Account takeovers are on the rise. What can you do about it?

What is an Account Takeover?

An account takeover occurs when cyber criminals gain control of your online accounts using stolen credentials. They typically purchase consumer PII (Personally Identifiable Information) from the dark web, which is often sourced from data breaches, phishing scams, or malware. PII includes information like your name, address, email, phone number, date of birth, social media login details, and passwords.

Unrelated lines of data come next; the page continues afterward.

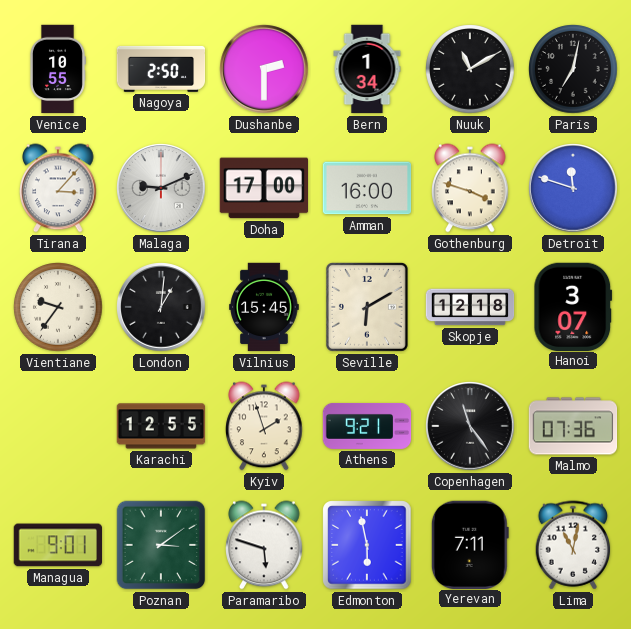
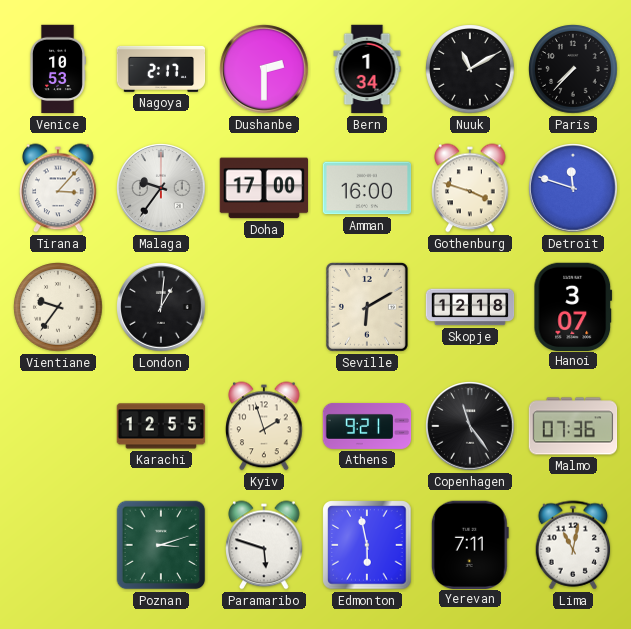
Venice: 10:55 -> 10:53
Nagoya: 2:50 -> 2:17
Paris: 7:02 -> 7:37
Malaga: 9:11 -> 9:36
Vilnius: 15:45 -> none
Managua: 9:01 -> none
Poznan: 3:09 -> 3:12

Once a criminal has access to this data, they can impersonate you, contact your financial institution, and make unauthorized changes to your accounts if proper safeguards are not in place at your financial institution. This could include altering contact information (such as phone numbers or emails), applying for loans, or increasing card limits. In severe cases, they may lock you out of your accounts entirely and implement travel exemptions that can bypass fraud detection systems. 

Common Tactics Used in Account Takeovers

• Phishing & Vishing: Criminals impersonate reputable companies through emails, phone calls, texts, and/or voice messages, with the goal of tricking you into revealing personal information like bank details or credit card numbers. You may be asked to return a call or provide account details, often followed by instructions to respond "No Fraud" to an authentication message.
• Malware and Man-in-the-Browser (MitB) Attacks: These types of malicious software are typically installed onto our device, without you knowing it, when you visit a compromised website. Once installed, the software monitors your web sessions and captures sensitive information, such as payment card details or online banking credentials.

How to Protect Yourself

Maintaining a secure, up-to-date operating system, along with robust anti-malware software, is crucial to preventing account takeovers. Relying solely on one type of security tool, or outdated systems, increases your risk of becoming a target.

Prevail Bank also recommends the following best practices:

• Stay vigilant. Be cautious of unfamiliar texts, emails, or senders. When in doubt, don’t respond—contact the company directly using a phone number from a legitimate source, like an invoice or statement, to verify the message’s authenticity.
• Be mindful of the personal information you share online. Avoid giving out sensitive data unnecessarily.
• If you’re concerned about an automated message, don’t respond directly. Contact the company through its official customer service number or website. This includes bank texts too; if you are unsure or concerned contact the organization through its official customer service number or website.
• Never reply “No Fraud” for transactions you don’t recognize.
• Regularly review your credit report by obtaining one annually from any of the major credit reporting agencies (Experian, Equifax, TransUnion) or through annualcreditreport.com.
• Use unique, strong passwords or passphrases combined with 2-factor authentication for all banking applications.
• Enable a PIN (Personal Identification Number, it’s a numeric code that verifies a user’s identity) or biometric security (like face or fingerprint recognition) on your mobile devices. This adds another layer of protection in case your phone is lost or compromised.
• And, if you are a Prevail Bank customer, sign-up for Credit Sense, It’s FREE. Credit Sense provides credit report monitoring and real-time alerts.

In today's increasingly digital world, vigilance is your best defense against account takeovers. By staying informed, using strong security practices, and taking immediate action when something feels off, you can protect yourself from becoming a victim. Remember, it’s better to be cautious now than to face the repercussions later.

At Prevail Bank, we are committed to helping you safeguard your financial well-being. We have exceedingly strict policies and procedures in place and follow FFIEC control guidelines to help keep your accounts safe. We offer and strongly encourage our customers to use multi-factor authentication for all online and mobile banking tools, in addition to real-time alerts.  If we work together, we can stay two steps ahead of the bad guys.